:: EXERCISE MATERIALS ::
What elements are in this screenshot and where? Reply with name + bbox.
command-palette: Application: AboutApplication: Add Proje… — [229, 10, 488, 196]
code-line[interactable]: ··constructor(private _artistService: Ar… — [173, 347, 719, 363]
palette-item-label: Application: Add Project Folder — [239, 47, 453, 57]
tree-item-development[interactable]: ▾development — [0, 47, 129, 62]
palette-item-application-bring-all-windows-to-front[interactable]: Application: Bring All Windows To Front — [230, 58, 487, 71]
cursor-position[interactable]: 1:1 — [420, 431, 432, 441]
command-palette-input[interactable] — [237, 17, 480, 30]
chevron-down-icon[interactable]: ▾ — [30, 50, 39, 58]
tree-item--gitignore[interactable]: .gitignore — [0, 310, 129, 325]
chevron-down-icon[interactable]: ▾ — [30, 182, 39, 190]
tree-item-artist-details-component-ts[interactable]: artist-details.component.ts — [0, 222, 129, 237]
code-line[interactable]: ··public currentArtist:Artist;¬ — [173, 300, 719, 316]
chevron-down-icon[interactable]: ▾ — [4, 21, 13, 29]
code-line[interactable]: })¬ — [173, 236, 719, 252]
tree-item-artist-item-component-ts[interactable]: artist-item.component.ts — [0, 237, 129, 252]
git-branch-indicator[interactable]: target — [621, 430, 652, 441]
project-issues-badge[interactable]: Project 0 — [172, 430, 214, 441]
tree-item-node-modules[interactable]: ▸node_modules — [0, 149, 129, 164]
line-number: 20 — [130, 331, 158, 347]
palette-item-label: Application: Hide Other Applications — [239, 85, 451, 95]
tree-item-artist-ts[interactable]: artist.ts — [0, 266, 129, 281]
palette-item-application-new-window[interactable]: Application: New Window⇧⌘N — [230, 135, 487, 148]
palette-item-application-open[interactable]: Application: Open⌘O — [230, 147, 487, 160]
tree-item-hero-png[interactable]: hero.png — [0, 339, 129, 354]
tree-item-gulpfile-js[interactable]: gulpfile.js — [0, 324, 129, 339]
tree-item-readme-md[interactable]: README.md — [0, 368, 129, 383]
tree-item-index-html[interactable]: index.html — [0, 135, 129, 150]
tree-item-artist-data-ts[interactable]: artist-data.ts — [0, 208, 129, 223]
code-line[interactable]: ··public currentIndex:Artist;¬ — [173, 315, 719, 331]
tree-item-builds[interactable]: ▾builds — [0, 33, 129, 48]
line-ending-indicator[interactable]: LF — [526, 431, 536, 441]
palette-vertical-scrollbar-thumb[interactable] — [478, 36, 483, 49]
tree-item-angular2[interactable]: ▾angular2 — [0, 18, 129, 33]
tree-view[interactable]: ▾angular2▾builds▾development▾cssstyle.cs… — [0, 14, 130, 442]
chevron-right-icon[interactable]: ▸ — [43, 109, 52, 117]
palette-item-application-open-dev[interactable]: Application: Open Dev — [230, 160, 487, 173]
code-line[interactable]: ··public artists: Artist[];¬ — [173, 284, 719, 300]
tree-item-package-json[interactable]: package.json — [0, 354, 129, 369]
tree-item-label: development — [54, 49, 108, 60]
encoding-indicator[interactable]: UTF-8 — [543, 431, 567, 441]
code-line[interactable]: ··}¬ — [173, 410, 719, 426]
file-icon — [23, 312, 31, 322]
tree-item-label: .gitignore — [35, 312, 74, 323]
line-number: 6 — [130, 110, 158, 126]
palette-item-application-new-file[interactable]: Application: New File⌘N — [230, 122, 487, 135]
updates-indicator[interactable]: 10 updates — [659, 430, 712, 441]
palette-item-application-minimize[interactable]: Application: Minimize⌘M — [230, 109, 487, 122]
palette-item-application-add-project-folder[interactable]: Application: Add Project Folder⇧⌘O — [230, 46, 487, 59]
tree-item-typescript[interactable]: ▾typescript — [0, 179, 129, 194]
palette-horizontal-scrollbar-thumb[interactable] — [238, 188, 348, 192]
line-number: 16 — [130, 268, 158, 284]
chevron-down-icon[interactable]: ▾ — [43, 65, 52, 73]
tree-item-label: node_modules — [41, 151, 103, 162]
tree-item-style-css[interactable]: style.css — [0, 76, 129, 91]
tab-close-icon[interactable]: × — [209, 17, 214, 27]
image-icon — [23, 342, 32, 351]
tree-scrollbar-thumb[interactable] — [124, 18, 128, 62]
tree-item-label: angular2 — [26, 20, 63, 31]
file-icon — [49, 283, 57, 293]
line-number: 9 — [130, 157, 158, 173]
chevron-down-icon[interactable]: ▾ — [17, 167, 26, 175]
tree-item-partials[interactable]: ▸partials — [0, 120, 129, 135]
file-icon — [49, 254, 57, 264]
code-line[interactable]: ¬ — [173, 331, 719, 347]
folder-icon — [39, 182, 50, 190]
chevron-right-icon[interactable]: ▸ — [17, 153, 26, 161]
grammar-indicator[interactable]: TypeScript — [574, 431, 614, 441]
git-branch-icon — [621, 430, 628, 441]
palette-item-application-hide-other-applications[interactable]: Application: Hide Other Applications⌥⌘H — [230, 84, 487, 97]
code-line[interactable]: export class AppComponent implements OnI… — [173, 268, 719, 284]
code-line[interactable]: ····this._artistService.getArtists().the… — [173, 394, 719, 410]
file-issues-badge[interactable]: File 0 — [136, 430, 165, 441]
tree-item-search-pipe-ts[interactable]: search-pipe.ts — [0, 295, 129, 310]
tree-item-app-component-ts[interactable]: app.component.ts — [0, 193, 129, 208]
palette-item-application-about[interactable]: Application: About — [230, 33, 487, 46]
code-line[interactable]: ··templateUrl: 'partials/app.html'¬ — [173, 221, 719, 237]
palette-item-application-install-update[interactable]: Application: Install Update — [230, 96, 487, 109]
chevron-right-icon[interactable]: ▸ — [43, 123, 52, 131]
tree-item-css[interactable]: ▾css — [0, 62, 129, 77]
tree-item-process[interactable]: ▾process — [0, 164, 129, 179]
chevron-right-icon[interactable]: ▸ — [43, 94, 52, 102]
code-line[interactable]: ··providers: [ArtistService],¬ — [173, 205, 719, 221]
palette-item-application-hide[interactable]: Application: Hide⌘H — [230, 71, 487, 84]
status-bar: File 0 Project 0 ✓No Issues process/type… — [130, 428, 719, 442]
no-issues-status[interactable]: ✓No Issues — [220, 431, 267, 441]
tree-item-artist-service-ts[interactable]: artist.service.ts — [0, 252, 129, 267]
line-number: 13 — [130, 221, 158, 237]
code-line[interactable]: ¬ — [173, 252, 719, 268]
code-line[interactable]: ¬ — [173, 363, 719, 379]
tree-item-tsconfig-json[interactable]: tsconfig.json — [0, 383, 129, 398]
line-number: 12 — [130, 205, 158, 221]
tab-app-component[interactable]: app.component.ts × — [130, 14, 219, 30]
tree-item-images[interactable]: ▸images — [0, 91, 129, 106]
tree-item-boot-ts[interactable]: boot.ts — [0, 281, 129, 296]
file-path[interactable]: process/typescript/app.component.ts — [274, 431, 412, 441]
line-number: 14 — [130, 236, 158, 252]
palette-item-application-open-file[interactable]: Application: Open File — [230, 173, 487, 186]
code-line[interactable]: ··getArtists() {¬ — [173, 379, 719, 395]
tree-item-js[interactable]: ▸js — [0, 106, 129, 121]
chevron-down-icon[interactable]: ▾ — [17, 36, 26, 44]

:: TASK STATEMENT ::
How many lines in the records include "thumb"? Answer with the number alone.

:: SOLVED PROBLEM ::
3